[Opening Records provided section]

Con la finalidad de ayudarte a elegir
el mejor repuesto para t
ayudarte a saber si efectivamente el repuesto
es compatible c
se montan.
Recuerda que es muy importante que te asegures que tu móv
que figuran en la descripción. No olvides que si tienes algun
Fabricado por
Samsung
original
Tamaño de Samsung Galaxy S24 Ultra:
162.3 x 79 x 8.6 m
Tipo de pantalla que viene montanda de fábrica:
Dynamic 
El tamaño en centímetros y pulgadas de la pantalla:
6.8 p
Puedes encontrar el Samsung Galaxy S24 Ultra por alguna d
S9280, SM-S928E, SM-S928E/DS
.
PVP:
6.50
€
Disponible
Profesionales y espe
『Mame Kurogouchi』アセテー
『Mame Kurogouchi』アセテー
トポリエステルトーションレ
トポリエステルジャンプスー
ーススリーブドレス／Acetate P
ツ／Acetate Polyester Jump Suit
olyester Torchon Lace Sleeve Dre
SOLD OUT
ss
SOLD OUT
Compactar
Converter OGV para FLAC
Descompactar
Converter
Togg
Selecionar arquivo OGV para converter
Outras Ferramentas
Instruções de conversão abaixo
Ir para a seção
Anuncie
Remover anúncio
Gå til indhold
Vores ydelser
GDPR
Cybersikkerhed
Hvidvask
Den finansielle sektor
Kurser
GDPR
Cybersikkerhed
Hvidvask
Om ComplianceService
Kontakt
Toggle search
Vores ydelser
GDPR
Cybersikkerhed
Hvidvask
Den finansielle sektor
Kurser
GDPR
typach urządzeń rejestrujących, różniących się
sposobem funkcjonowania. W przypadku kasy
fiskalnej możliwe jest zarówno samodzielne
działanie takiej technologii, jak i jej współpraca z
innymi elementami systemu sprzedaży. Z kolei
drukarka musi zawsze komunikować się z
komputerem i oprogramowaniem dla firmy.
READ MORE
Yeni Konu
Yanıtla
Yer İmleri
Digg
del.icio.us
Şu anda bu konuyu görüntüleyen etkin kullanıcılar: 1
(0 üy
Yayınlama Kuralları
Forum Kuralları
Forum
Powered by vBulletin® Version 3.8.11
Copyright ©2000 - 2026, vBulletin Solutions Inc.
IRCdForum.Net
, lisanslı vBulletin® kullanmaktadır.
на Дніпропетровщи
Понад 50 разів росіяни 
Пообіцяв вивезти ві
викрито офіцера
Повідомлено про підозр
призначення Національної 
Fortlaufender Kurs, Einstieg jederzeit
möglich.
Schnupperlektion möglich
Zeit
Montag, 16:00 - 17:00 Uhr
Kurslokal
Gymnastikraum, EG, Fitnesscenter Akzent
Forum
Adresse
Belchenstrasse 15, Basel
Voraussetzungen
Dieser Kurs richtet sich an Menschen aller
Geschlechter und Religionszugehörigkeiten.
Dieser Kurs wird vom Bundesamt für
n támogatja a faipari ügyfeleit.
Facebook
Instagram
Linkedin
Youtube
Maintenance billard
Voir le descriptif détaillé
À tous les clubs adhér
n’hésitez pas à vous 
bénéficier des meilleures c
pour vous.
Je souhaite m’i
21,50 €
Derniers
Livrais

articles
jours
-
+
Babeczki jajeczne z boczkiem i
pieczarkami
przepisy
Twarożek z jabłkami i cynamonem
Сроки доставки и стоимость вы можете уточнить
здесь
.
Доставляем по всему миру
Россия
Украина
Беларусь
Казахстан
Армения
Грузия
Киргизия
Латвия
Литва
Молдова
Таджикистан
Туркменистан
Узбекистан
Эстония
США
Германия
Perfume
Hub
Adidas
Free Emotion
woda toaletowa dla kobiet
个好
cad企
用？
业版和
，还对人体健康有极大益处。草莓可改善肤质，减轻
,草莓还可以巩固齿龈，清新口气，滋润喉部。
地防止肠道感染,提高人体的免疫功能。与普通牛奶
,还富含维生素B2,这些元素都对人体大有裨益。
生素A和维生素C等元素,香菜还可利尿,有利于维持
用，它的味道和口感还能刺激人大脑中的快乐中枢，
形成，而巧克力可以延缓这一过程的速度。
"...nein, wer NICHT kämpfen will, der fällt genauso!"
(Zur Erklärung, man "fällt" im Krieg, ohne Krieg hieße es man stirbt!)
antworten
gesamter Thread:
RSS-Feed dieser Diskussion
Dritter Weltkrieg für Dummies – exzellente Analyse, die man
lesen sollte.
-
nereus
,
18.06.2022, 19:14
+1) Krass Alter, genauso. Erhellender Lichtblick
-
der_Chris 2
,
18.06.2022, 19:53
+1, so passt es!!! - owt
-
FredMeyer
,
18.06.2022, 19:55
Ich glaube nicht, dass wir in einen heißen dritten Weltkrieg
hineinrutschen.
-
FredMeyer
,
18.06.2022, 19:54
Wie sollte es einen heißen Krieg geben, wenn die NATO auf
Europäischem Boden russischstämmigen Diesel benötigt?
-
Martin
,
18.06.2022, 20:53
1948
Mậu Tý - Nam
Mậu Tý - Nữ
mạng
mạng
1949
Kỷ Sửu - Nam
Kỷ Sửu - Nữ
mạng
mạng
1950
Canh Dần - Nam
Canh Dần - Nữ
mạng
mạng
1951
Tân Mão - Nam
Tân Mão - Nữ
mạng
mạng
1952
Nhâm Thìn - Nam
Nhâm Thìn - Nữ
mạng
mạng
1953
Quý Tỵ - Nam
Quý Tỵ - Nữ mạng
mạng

[Closing Records provided section]

[Activity]:
Retype each record, matching it exactly.

[Your solution]:
Con la finalidad de ayudarte a elegir
el mejor repuesto para t
ayudarte a saber si efectivamente el repuesto
es compatible c
se montan.
Recuerda que es muy importante que te asegures que tu móv
que figuran en la descripción. No olvides que si tienes algun
Fabricado por
Samsung
original
Tamaño de Samsung Galaxy S24 Ultra:
162.3 x 79 x 8.6 m
Tipo de pantalla que viene montanda de fábrica:
Dynamic 
El tamaño en centímetros y pulgadas de la pantalla:
6.8 p
Puedes encontrar el Samsung Galaxy S24 Ultra por alguna d
S9280, SM-S928E, SM-S928E/DS
.
PVP:
6.50
€
Disponible
Profesionales y espe
『Mame Kurogouchi』アセテー
『Mame Kurogouchi』アセテー
トポリエステルトーションレ
トポリエステルジャンプスー
ーススリーブドレス／Acetate P
ツ／Acetate Polyester Jump Suit
olyester Torchon Lace Sleeve Dre
SOLD OUT
ss
SOLD OUT
Compactar
Converter OGV para FLAC
Descompactar
Converter
Togg
Selecionar arquivo OGV para converter
Outras Ferramentas
Instruções de conversão abaixo
Ir para a seção
Anuncie
Remover anúncio
Gå til indhold
Vores ydelser
GDPR
Cybersikkerhed
Hvidvask
Den finansielle sektor
Kurser
GDPR
Cybersikkerhed
Hvidvask
Om ComplianceService
Kontakt
Toggle search
Vores ydelser
GDPR
Cybersikkerhed
Hvidvask
Den finansielle sektor
Kurser
GDPR
typach urządzeń rejestrujących, różniących się
sposobem funkcjonowania. W przypadku kasy
fiskalnej możliwe jest zarówno samodzielne
działanie takiej technologii, jak i jej współpraca z
innymi elementami systemu sprzedaży. Z kolei
drukarka musi zawsze komunikować się z
komputerem i oprogramowaniem dla firmy.
READ MORE
Yeni Konu
Yanıtla
Yer İmleri
Digg
del.icio.us
Şu anda bu konuyu görüntüleyen etkin kullanıcılar: 1
(0 üy
Yayınlama Kuralları
Forum Kuralları
Forum
Powered by vBulletin® Version 3.8.11
Copyright ©2000 - 2026, vBulletin Solutions Inc.
IRCdForum.Net
, lisanslı vBulletin® kullanmaktadır.
на Дніпропетровщи
Понад 50 разів росіяни 
Пообіцяв вивезти ві
викрито офіцера
Повідомлено про підозр
призначення Національної 
Fortlaufender Kurs, Einstieg jederzeit
möglich.
Schnupperlektion möglich
Zeit
Montag, 16:00 - 17:00 Uhr
Kurslokal
Gymnastikraum, EG, Fitnesscenter Akzent
Forum
Adresse
Belchenstrasse 15, Basel
Voraussetzungen
Dieser Kurs richtet sich an Menschen aller
Geschlechter und Religionszugehörigkeiten.
Dieser Kurs wird vom Bundesamt für
n támogatja a faipari ügyfeleit.
Facebook
Instagram
Linkedin
Youtube
Maintenance billard
Voir le descriptif détaillé
À tous les clubs adhér
n’hésitez pas à vous 
bénéficier des meilleures c
pour vous.
Je souhaite m’i
21,50 €
Derniers
Livrais

articles
jours
-
+
Babeczki jajeczne z boczkiem i
pieczarkami
przepisy
Twarożek z jabłkami i cynamonem
Сроки доставки и стоимость вы можете уточнить
здесь
.
Доставляем по всему миру
Россия
Украина
Беларусь
Казахстан
Армения
Грузия
Киргизия
Латвия
Литва
Молдова
Таджикистан
Туркменистан
Узбекистан
Эстония
США
Германия
Perfume
Hub
Adidas
Free Emotion
woda toaletowa dla kobiet
个好
cad企
用？
业版和
，还对人体健康有极大益处。草莓可改善肤质，减轻
,草莓还可以巩固齿龈，清新口气，滋润喉部。
地防止肠道感染,提高人体的免疫功能。与普通牛奶
,还富含维生素B2,这些元素都对人体大有裨益。
生素A和维生素C等元素,香菜还可利尿,有利于维持
用，它的味道和口感还能刺激人大脑中的快乐中枢，
形成，而巧克力可以延缓这一过程的速度。
"...nein, wer NICHT kämpfen will, der fällt genauso!"
(Zur Erklärung, man "fällt" im Krieg, ohne Krieg hieße es man stirbt!)
antworten
gesamter Thread:
RSS-Feed dieser Diskussion
Dritter Weltkrieg für Dummies – exzellente Analyse, die man
lesen sollte.
-
nereus
,
18.06.2022, 19:14
+1) Krass Alter, genauso. Erhellender Lichtblick
-
der_Chris 2
,
18.06.2022, 19:53
+1, so passt es!!! - owt
-
FredMeyer
,
18.06.2022, 19:55
Ich glaube nicht, dass wir in einen heißen dritten Weltkrieg
hineinrutschen.
-
FredMeyer
,
18.06.2022, 19:54
Wie sollte es einen heißen Krieg geben, wenn die NATO auf
Europäischem Boden russischstämmigen Diesel benötigt?
-
Martin
,
18.06.2022, 20:53
1948
Mậu Tý - Nam
Mậu Tý - Nữ
mạng
mạng
1949
Kỷ Sửu - Nam
Kỷ Sửu - Nữ
mạng
mạng
1950
Canh Dần - Nam
Canh Dần - Nữ
mạng
mạng
1951
Tân Mão - Nam
Tân Mão - Nữ
mạng
mạng
1952
Nhâm Thìn - Nam
Nhâm Thìn - Nữ
mạng
mạng
1953
Quý Tỵ - Nam
Quý Tỵ - Nữ mạng
mạng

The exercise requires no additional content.